**Supplied records:**
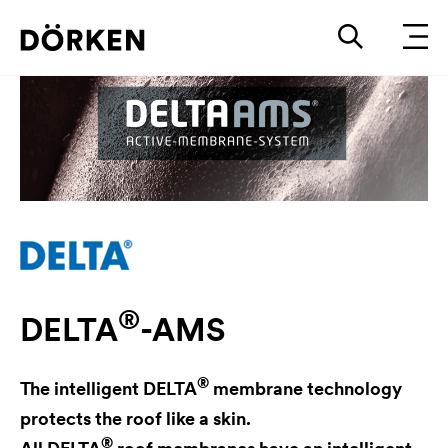
®
DELTA
-AMS
®
The intelligent
DELTA
membrane technology
protects the roof like a skin.
®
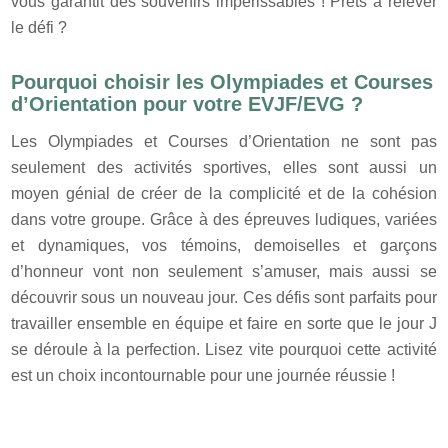
vous garantit des souvenirs impérissables ! Prêts à relever
le défi ?
Pourquoi choisir les Olympiades et Courses
d’Orientation pour votre EVJF/EVG ?
Les Olympiades et Courses d’Orientation ne sont pas
seulement des activités sportives, elles sont aussi un
moyen génial de créer de la complicité et de la cohésion
dans votre groupe. Grâce à des épreuves ludiques, variées
et dynamiques, vos témoins, demoiselles et garçons
d’honneur vont non seulement s’amuser, mais aussi se
découvrir sous un nouveau jour. Ces défis sont parfaits pour
travailler ensemble en équipe et faire en sorte que le jour J
se déroule à la perfection. Lisez vite pourquoi cette activité
est un choix incontournable pour une journée réussie !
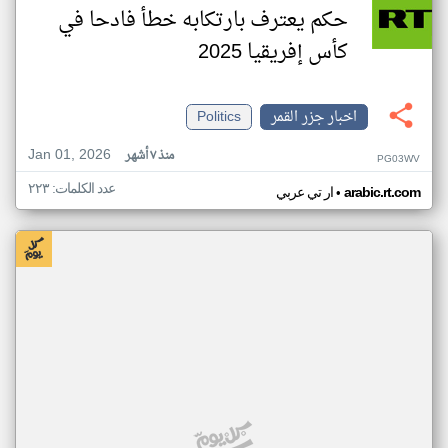
حكم يعترف بارتكابه خطأ فادحا في
كأس إفريقيا 2025
اخبار جزر القمر
Politics
Jan 01, 2026
منذ ٧ أشهر
PG03WV
عدد الكلمات: ٢٢٣
•
arabic.rt.com
ار تي عربي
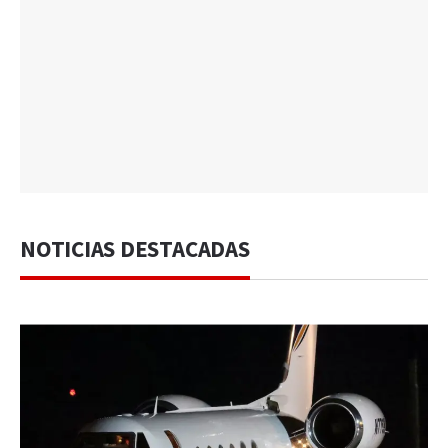
NOTICIAS DESTACADAS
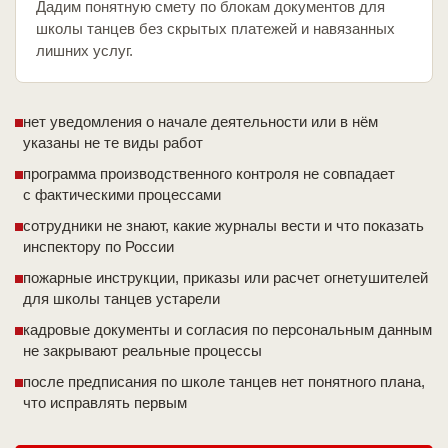
Дадим понятную смету по блокам документов для
школы танцев без скрытых платежей и навязанных
лишних услуг.
нет уведомления о начале деятельности или в нём
указаны не те виды работ
программа производственного контроля не совпадает
с фактическими процессами
сотрудники не знают, какие журналы вести и что показать
инспектору по России
пожарные инструкции, приказы или расчет огнетушителей
для школы танцев устарели
кадровые документы и согласия по персональным данным
не закрывают реальные процессы
после предписания по школе танцев нет понятного плана,
что исправлять первым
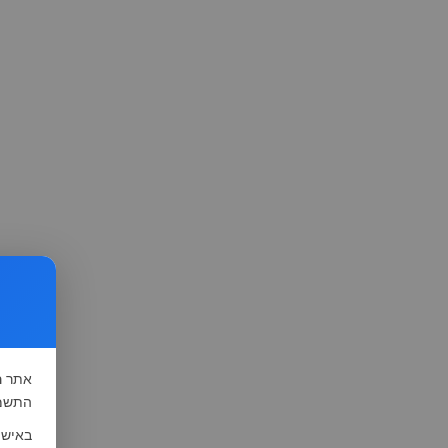
אתר
ה
התשמ"א-1981 (סעיף 13), לצורך שיפור השי
באישו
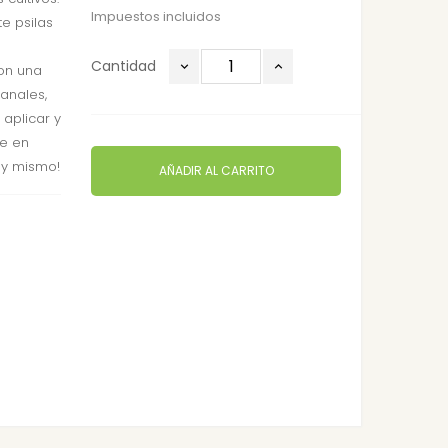
Impuestos incluidos
e psilas
Cantidad
on una
anales,
 aplicar y
le en
hoy mismo!
AÑADIR AL CARRITO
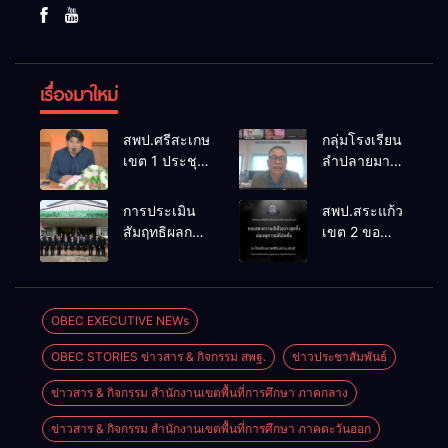
เรื่องมาใหม่
สพป.ศรีสะเกษ
กลุ่มโรงเรียน
เขต 1 ประชุม
ลำปลายมาศ
เตรียมการ
๔ PLC ขับ
จัดการ
เคลื่อน RT,
การประเมิน
สพป.สระแก้ว
แข่งขันงาน
NT, O-NET
สัมฤทธิผลการ
เขต 2 ขอ
ศิลปหัตถกรรม
ผ่านระบบ
ปฏิบัติงานใน
แสดงความ
นักเรียน ครั้งที่
Online
หน้าที่
เสียใจอย่างสุด
74 ปีการ
พัฒนาการ
ซึ้ง 7 สิงหาคม
ศึกษา 2569
ศึกษา
2569
OBEC EXECUTIVE NEWs
ตำแหน่ง รอง
OBEC STORIES ข่าวสาร & กิจกรรม สพฐ.
ข่าวประชาสัมพันธ์
ผู้อำนวยการ
สถานศึกษา
ข่าวสาร & กิจกรรม สำนักงานเขตพื้นที่การศึกษา ภาคกลาง
ข่าวสาร & กิจกรรม สำนักงานเขตพื้นที่การศึกษา ภาคตะวันออก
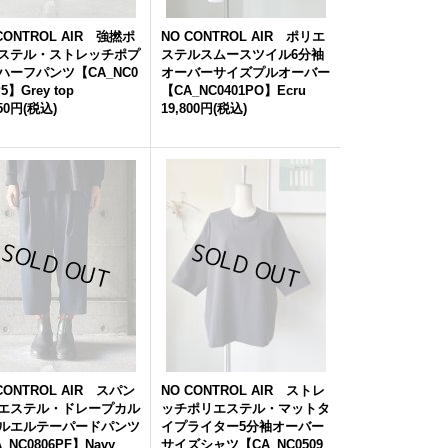
CONTROL AIR 強撚ポ
NO CONTROL AIR ポリエ
ステル・ストレッチポプ
ステルスムースツイル6分袖
ハーフパンツ【CA_NC0
オーバーサイズプルオーバー
P5】Grey top
【CA_NC0401PO】Ecru
650円
(税込)
19,800円
(税込)
CONTROL AIR スパン
NO CONTROL AIR ストレ
エステル・ドレープカル
ッチポリエステル・マットタ
ルエルテーパードパンツ
イプライター5分袖オーバー
_NC0806PF】Navy
サイズシャツ【CA_NC0509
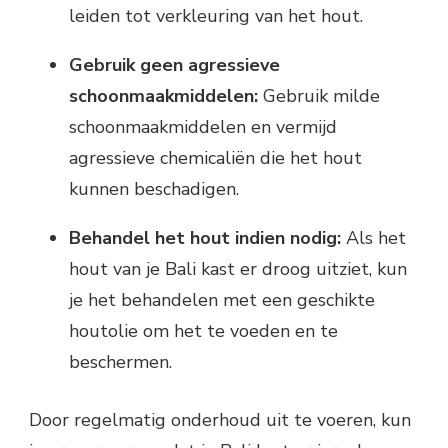
leiden tot verkleuring van het hout.
Gebruik geen agressieve
schoonmaakmiddelen:
Gebruik milde
schoonmaakmiddelen en vermijd
agressieve chemicaliën die het hout
kunnen beschadigen.
Behandel het hout indien nodig:
Als het
hout van je Bali kast er droog uitziet, kun
je het behandelen met een geschikte
houtolie om het te voeden en te
beschermen.
Door regelmatig onderhoud uit te voeren, kun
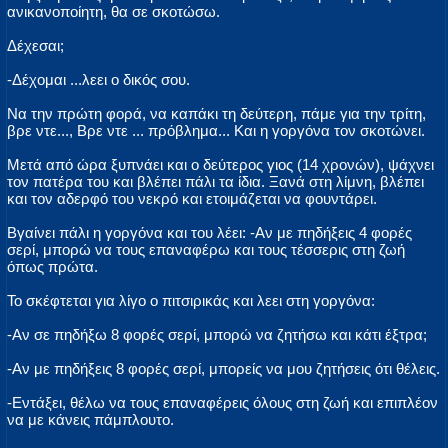
ανικανοποίητη, θα σε σκοτώσω.
Δέχεσαι;
-Δέχομαι ...λεει ο δικός σου.
Να την πρώτη φορά, να καπάκι τη δεύτερη, πάμε για την τρίτη,
βρε ντε..., Βρε ντε ... πρόβλημα... Και η γοργόνα τον σκοτώνει.
Μετά από ώρα ξυπνάει και ο δεύτερος γιος (14 χρονών), ψάχνει
τον πατέρα του και βλέπει πάλι τα ίδια. Ξανά στη λίμνη, βλέπει
και τον αδερφό του νεκρό και ετοιμάζεται να φουντάρει.
Βγαίνει πάλι η γοργόνα και του λέει: -Αν με πηδήξεις 4 φορές
σερί, μπορώ να τους επαναφέρω και τους τέσσερις στη ζωή
όπως πρώτα.
Το σκέφτεται για λίγο ο πιτσιρικάς και λεει στη γοργόνα:
-Αν σε πηδήξω 8 φορές σερί, μπορώ να ζητήσω και κάτι έξτρα;
-Αν με πηδήξεις 8 φορές σερί, μπορείς να μου ζητήσεις ότι θέλεις.
-Εντάξει, θέλω να τους επαναφέρεις όλους στη ζωή και επιπλέον
να με κάνεις πάμπλουτο.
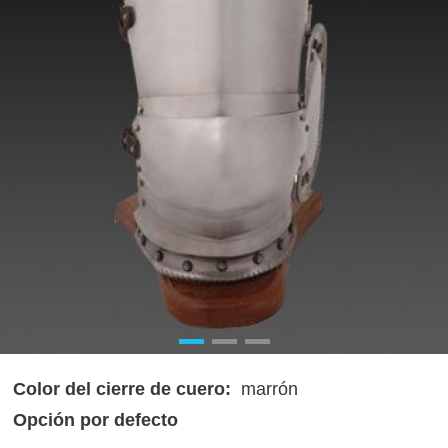
Color del cierre de cuero:
marrón
Opción por defecto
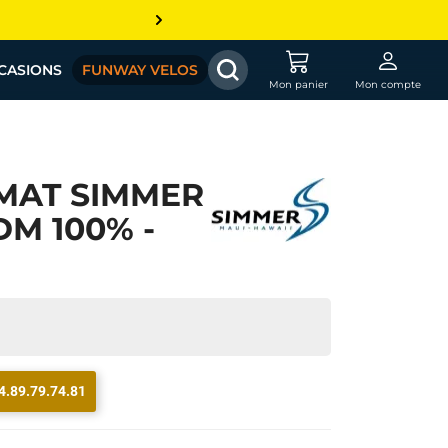
CASIONS
FUNWAY VELOS
Mon panier
Mon compte
MAT SIMMER
DM 100% -
4.89.79.74.81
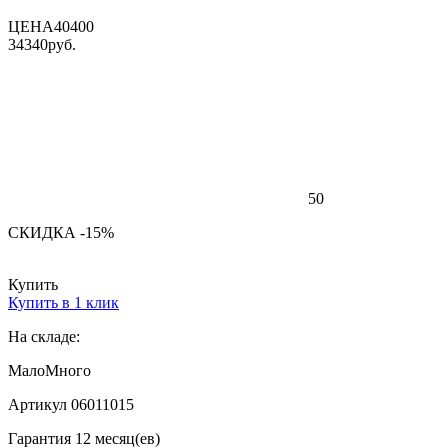
ЦЕНА
40400
34340
руб.
50
СКИДКА -15%
Купить
Купить в 1 клик
На складе:
Мало
Много
Артикул 06011015
Гарантия 12 месяц(ев)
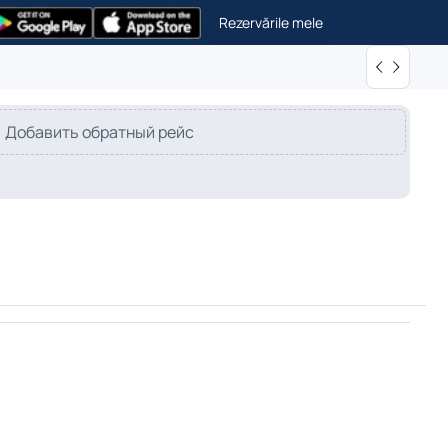
Rezervările mele
Добавить обратный рейс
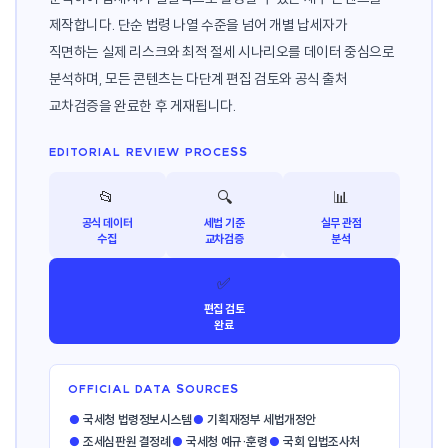
제작합니다. 단순 법령 나열 수준을 넘어 개별 납세자가
직면하는 실제 리스크와 최적 절세 시나리오를 데이터 중심으로
분석하며, 모든 콘텐츠는 다단계 편집 검토와 공식 출처
교차검증을 완료한 후 게재됩니다.
EDITORIAL REVIEW PROCESS
📂
🔍
📊
공식 데이터
세법 기준
실무 관점
수집
교차검증
분석
✅
편집 검토
완료
OFFICIAL DATA SOURCES
●
국세청 법령정보시스템
●
기획재정부 세법개정안
●
조세심판원 결정례
●
국세청 예규·훈령
●
국회 입법조사처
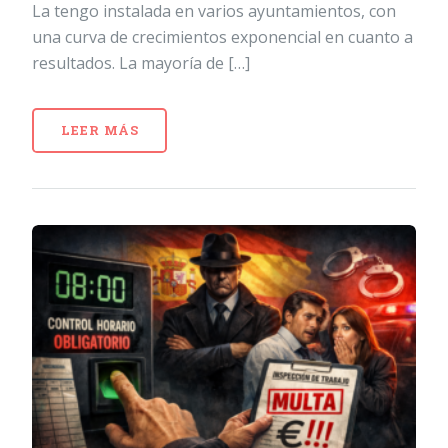
La tengo instalada en varios ayuntamientos, con
una curva de crecimientos exponencial en cuanto a
resultados. La mayoría de […]
LEER MÁS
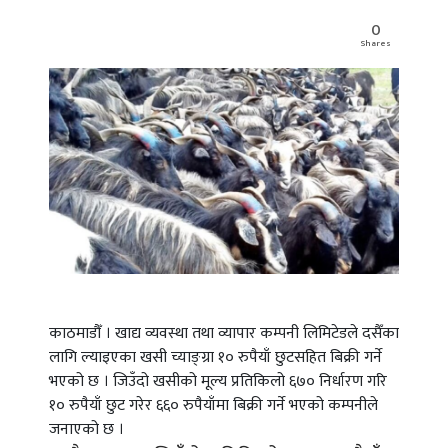
0
Shares
काठमाडौँ । खाद्य व्यवस्था तथा व्यापार कम्पनी लिमिटेडले दसैँका
लागि ल्याइएका खसी च्याङ्ग्रा १० रुपैयाँ छुटसहित बिक्री गर्ने
भएको छ । जिउँदो खसीको मूल्य प्रतिकिलो ६७० निर्धारण गरि
१० रुपैयाँ छुट गरेर ६६० रुपैयाँमा बिक्री गर्ने भएको कम्पनीले
जनाएको छ ।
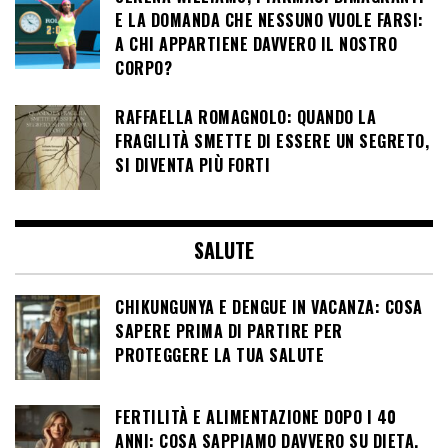
E LA DOMANDA CHE NESSUNO VUOLE FARSI:
A CHI APPARTIENE DAVVERO IL NOSTRO
CORPO?
RAFFAELLA ROMAGNOLO: QUANDO LA
FRAGILITÀ SMETTE DI ESSERE UN SEGRETO,
SI DIVENTA PIÙ FORTI
SALUTE
CHIKUNGUNYA E DENGUE IN VACANZA: COSA
SAPERE PRIMA DI PARTIRE PER
PROTEGGERE LA TUA SALUTE
FERTILITÀ E ALIMENTAZIONE DOPO I 40
ANNI: COSA SAPPIAMO DAVVERO SU DIETA,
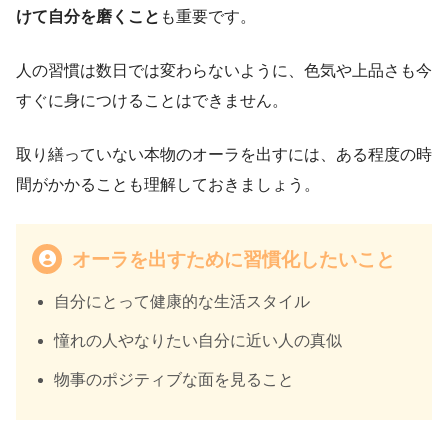
けて自分を磨くこと
も重要です。
人の習慣は数日では変わらないように、色気や上品さも今
すぐに身につけることはできません。
取り繕っていない本物のオーラを出すには、ある程度の時
間がかかることも理解しておきましょう。
オーラを出すために習慣化したいこと
自分にとって健康的な生活スタイル
憧れの人やなりたい自分に近い人の真似
物事のポジティブな面を見ること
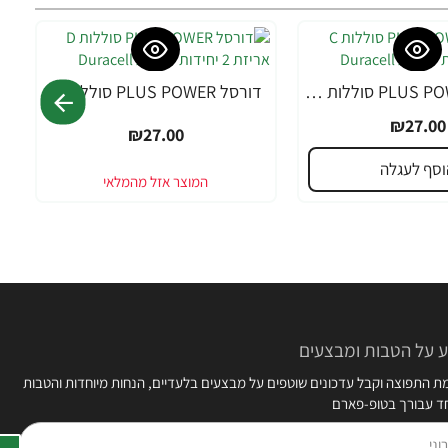
דורסל PLUS POWER סוללות C אריזת 2 יחידות - מבית Duracell
דורסל PLUS POWER סוללות D אריזת 2 יחידות - מבית Duracell
₪27.00
₪27.00
וסף לעגלה
 על הטבות ומבצעים
 התפוצה וקבל עדכונים שוטפים על מבצעים בלעדיים, הנחות מיוחדות והטבות
חד עבורך בטופ-פארם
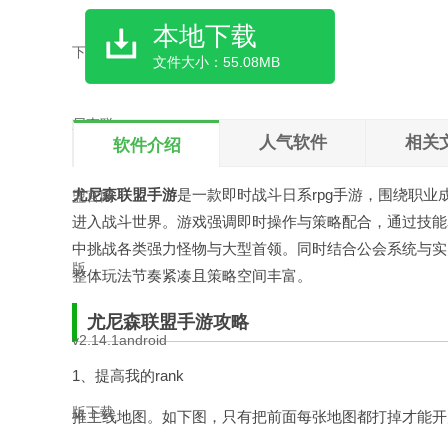
本地下载
文件大小：55.08MB
人气软件
相关
软件介绍
尤尼森联盟手游
是一款即时战斗日系rpg手游，围绕职业
进入战斗世界。游戏强调即时操作与策略配合，通过技能
中挑战各类强力怪物与大型首领。同时结合公会系统与实
整体玩法节奏紧凑且策略空间丰富。
尤尼森联盟手游攻略
1、提高我的rank
推主线地图。如下图，只有把前面每张地图都打掉才能开启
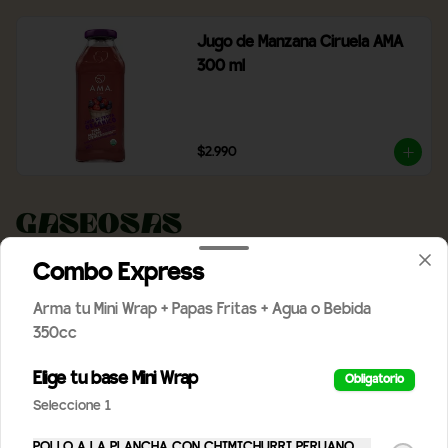
Jugo de Manzana Ciruela AMA
300 ml
$2.990
Gaseosas
Combo Express
crush 350
Arma tu Mini Wrap + Papas Fritas + Agua o Bebida
350CC
350cc
Elige tu base Mini Wrap
Obligatorio
$3.490
Seleccione 1
POLLO A LA PLANCHA CON CHIMICHURRI PERUANO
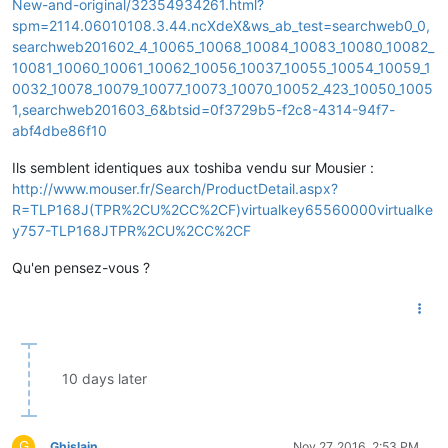
New-and-original/32354934261.html?
spm=2114.06010108.3.44.ncXdeX&ws_ab_test=searchweb0_0,
searchweb201602_4_10065_10068_10084_10083_10080_10082_
10081_10060_10061_10062_10056_10037_10055_10054_10059_1
0032_10078_10079_10077_10073_10070_10052_423_10050_1005
1,searchweb201603_6&btsid=0f3729b5-f2c8-4314-94f7-
abf4dbe86f10
Ils semblent identiques aux toshiba vendu sur Mousier :
http://www.mouser.fr/Search/ProductDetail.aspx?
R=TLP168J(TPR%2CU%2CC%2CF)virtualkey65560000virtualke
y757-TLP168JTPR%2CU%2CC%2CF
Qu'en pensez-vous ?
10 days later
G
Ghislain
Nov 27, 2016, 2:53 PM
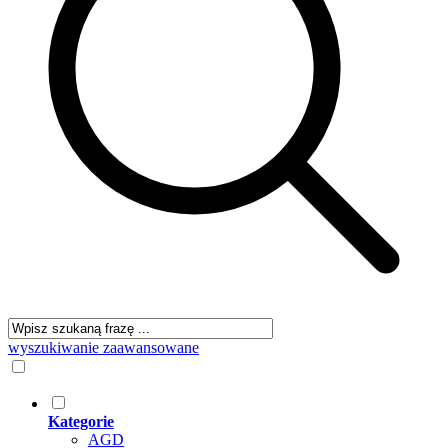
wyszukiwanie zaawansowane
Kategorie
AGD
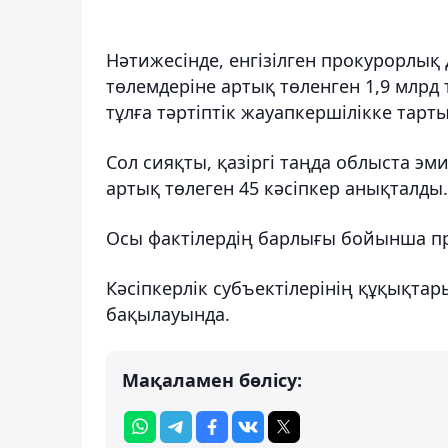
Нәтижесінде, енгізілген прокурорлық
төлемдеріне артық төленген 1,9 млрд
тұлға тәртіптік жауапкершілікке тарт
Сол сияқты, қазіргі таңда облыста эм
артық төлеген 45 кәсіпкер анықталды.
Осы фактілердің барлығы бойынша про
Кәсіпкерлік субъектілерінің құқықта
бақылауында.
Мақаламен бөлісу:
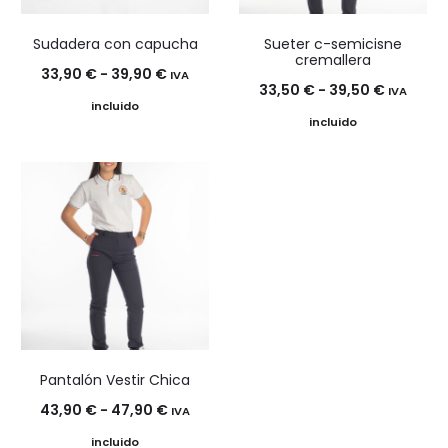
Sudadera con capucha
Sueter c-semicisne
cremallera
Rango
33,90
€
-
39,90
€
IVA
Rango
33,50
€
-
39,50
€
IVA
de
incluido
de
incluido
precios:
precios:
desde
desde
33,90 €
33,50 €
hasta
hasta
39,90 €
39,50 €
Pantalón Vestir Chica
Rango
43,90
€
-
47,90
€
IVA
de
incluido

**Required work:**
Starting with the first line of the data, transcribe every line exactly through the one containing "Дадим понятную смету по блокам документов для". No pictures go in.

**Problem solution:**
®
DELTA
-AMS
®
The intelligent
DELTA
membrane technology
protects the roof like a skin.
®
vous garantit des souvenirs impérissables ! Prêts à relever
le défi ?
Pourquoi choisir les Olympiades et Courses
d’Orientation pour votre EVJF/EVG ?
Les Olympiades et Courses d’Orientation ne sont pas
seulement des activités sportives, elles sont aussi un
moyen génial de créer de la complicité et de la cohésion
dans votre groupe. Grâce à des épreuves ludiques, variées
et dynamiques, vos témoins, demoiselles et garçons
d’honneur vont non seulement s’amuser, mais aussi se
découvrir sous un nouveau jour. Ces défis sont parfaits pour
travailler ensemble en équipe et faire en sorte que le jour J
se déroule à la perfection. Lisez vite pourquoi cette activité
est un choix incontournable pour une journée réussie !
حكم يعترف بارتكابه خطأ فادحا في
كأس إفريقيا 2025
اخبار جزر القمر
Politics
Jan 01, 2026
منذ ٧ أشهر
PG03WV
عدد الكلمات: ٢٢٣
•
arabic.rt.com
ار تي عربي
NOTICIAS DESTACADAS
Дадим понятную смету по блокам документов для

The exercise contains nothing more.